The great thing about modern times is most of us live lives where we have a lot of control over our exposure to conflict and violence that would result in the “shaking, bumping and/or struggles” that would cause our brains to bounce around in our heads. Regardless, even if we find ourselves in situations of conflict that could lead to violence we, hopefully, learned how to avoid, escape and evade an attacker. 

“Sometimes difficult to diagnose, subacute and chronic subdural hematomas may present in older victims days or weeks after an assault. Yet these hematomas can also cause severe brain damage, incapacitation, or death. In other words, a serious or mortal injury can occur when a weaker person is attacked by an assailant who is intent on injuring or incapacitating his target, men or women, to rob them or sexually assault them.” - Miguel A. Faria, Jr., M.D. is Clinical Professor of Surgery (Neurosurgery, ret.) and Adjunct Professor of Medical History (ret.) Mercer University School of Medicine. 

Yeah, I agree, aging when it comes to this type of stuff really does suck. Regardless, I look at it this way, if we want to continue teaching and practicing even into the winter years of our lives we have to consider making such adjustments for it you cause damage to your brain, even if you live, it will have grievous repercussions on your abilities to learn, teach, practice and train. It may be the type of fun you really enjoy but if you don’t adjust are you willing to pay the price of losing that ability and capability? Reading the entire article that inspired this opinion really tells us a lot about the dangers of head trauma. 

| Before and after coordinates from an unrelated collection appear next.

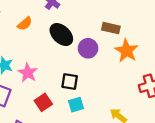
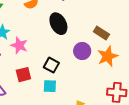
purple circle: (88, 48) -> (82, 51), moved
pink star: (28, 73) -> (19, 45), turned -30

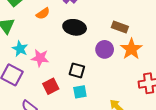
black ellipse: (58, 24) -> (75, 27), turned -40

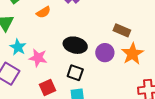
black ellipse: (75, 27) -> (75, 45), moved

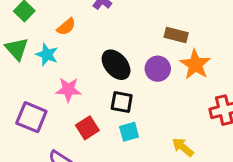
black ellipse: (75, 45) -> (116, 65), turned 45
cyan star: (18, 47) -> (47, 55), moved

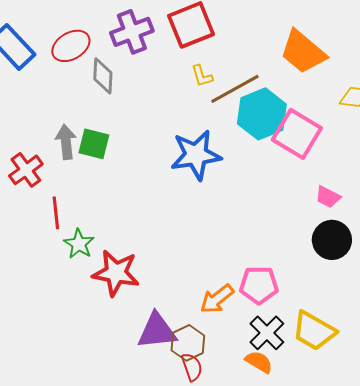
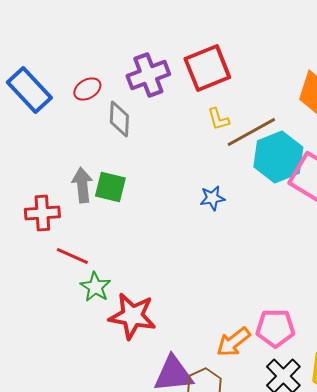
red ellipse: (71, 46) -> (87, 89), size x0.7
blue star: (196, 155) -> (212, 198), size x0.5
red cross: (26, 170) -> (42, 213), turned 32
red line: (56, 213) -> (72, 256), turned -60

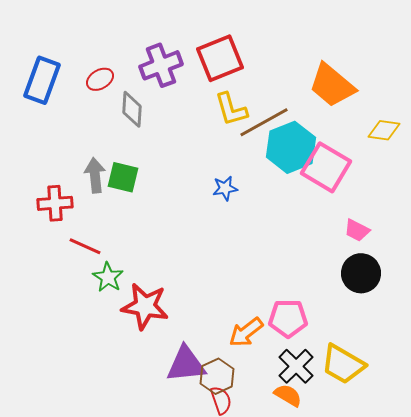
blue rectangle: (29, 90) -> (42, 80), turned 63
yellow L-shape: (218, 119) -> (231, 109), size x1.5

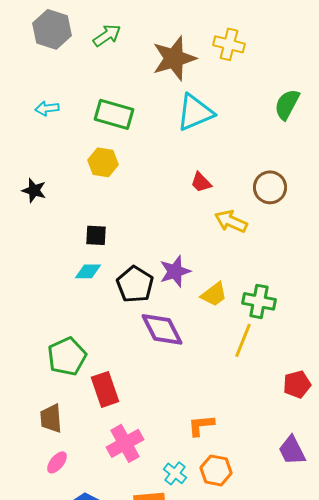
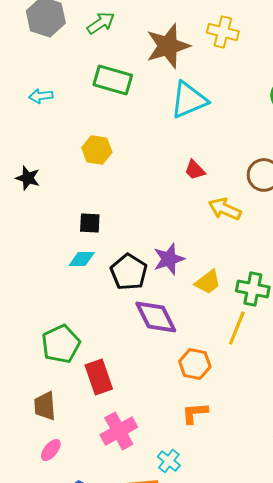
green rectangle: (114, 114) -> (113, 80), moved
orange hexagon: (216, 470) -> (195, 364), moved

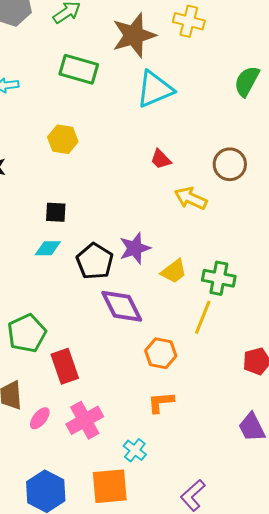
pink ellipse: (51, 450) -> (40, 418), moved

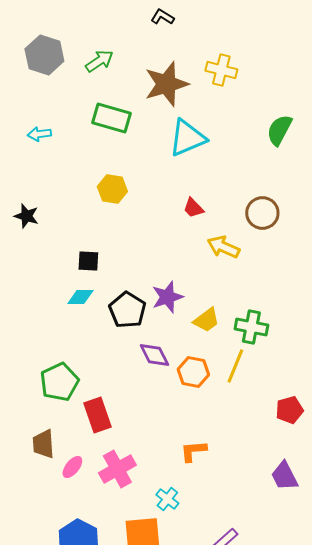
yellow hexagon: (63, 139) -> (112, 189), moved
purple diamond: (122, 306) -> (154, 355), size x0.7
orange hexagon: (161, 353) -> (193, 372), moved

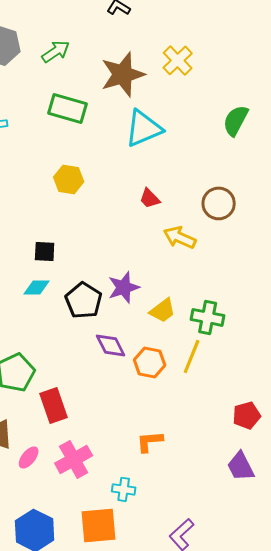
yellow cross: (221, 70) -> (178, 60), turned 32
red pentagon: (289, 410) -> (247, 415), moved
cyan cross: (167, 499) -> (124, 489), turned -30

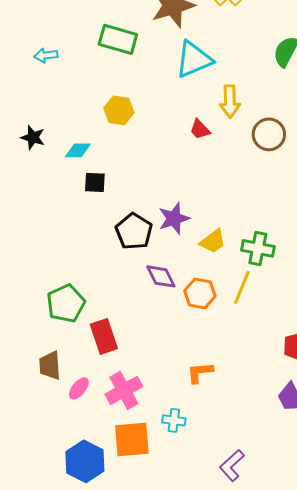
yellow arrow: (180, 237) -> (230, 101), moved, turned -116
cyan diamond: (37, 287) -> (78, 150), moved
orange square: (99, 525) -> (132, 439), moved

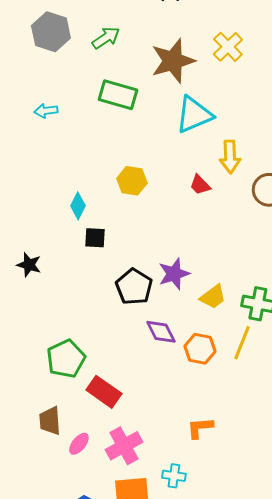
yellow hexagon: (119, 110) -> (132, 181), moved
black star: (33, 137) -> (29, 265), moved
cyan diamond: (78, 150) -> (78, 206), turned -64
red rectangle: (104, 336) -> (104, 392), turned -36

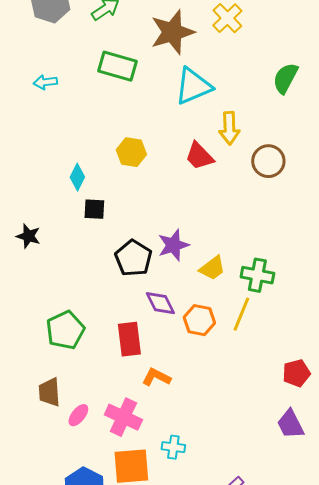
red trapezoid: (200, 185) -> (199, 156), size x1.4
red rectangle: (104, 392) -> (129, 339), moved, turned 48
orange L-shape: (200, 428) -> (156, 377), moved, turned 32
pink cross: (124, 446) -> (123, 417), turned -36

Do you want to gamble you can go the distance? Remember also, our mind-set and mind-STATE are critical to practice but even more so to self-defense. If you damage the brain you lose a lot of your capabilities and abilities to defend and protect, is it worth it to expose ourselves, myself, to those dangers?

Bibliography (Click the link)

Note: I learned over the years that, “Small Circle Jujitsu” was a solid discipline suited well to self-defense, at least as an additional discipline so I found a dojo in my local area well-suited and respected. My intent was to start out there to gain that knowledge and experience but then as an aging karate-ka and martial artists I did a self-assessment both physical and mental. Mentally, I was more than capable but as I assessed myself physically I found that some issues were present that would mean I would expose myself to grave physical harm as to health and fitness, i.e., I have both shoulders with minor tears to the rotator cuffs. The tears are minor and didn’t require surgery to get back normal movement and capabilities but jujitsu as with any other discipline that uses the joints for control and manipulation would mean exposing the minor tears to possible greater tears requiring surgery. I assessed that if I exposed myself to the possibility that the surgery would be a huge set-back and could, like the brain above, lead to very long recuperation and possibly even a state of health resulting in discontinuance in training. I realized that I can still practice and train my karate with adjustments but the overall goal and related obstacles with possible repercussions meant changing my plans. The long terms considerations with the aging process and the possible limitations a new injury might incur when properly weighed said, “Not a good idea.” I also took into consideration what I would need to do to learn and study the system, the discipline, and found that to sacrifice those needs for training are also not acceptable overall. It should be noted one of the reasons I no longer train actively with others in the dojo and practice and train solo are due to the aging considerations. It is just me, these types of decisions are individual in nature that MUST be made by each person so this article as with the other aging articles are about information to make appropriate decisions. 

1 comment:

  1. I loved aikido and more recently, jujutsu, but I'm not getting any younger. Between traveling for work and getting in my miles as a distance runner, I found that I wasn't getting to practice regularly.

    It was becoming very clear to me that it wasn't going to be a question of "if" I was going to be injured, but "when."

    For now, I quietly practice my taijiquan form, the five elements forms and put in my miles.

    For the study of Budo, this is sufficient.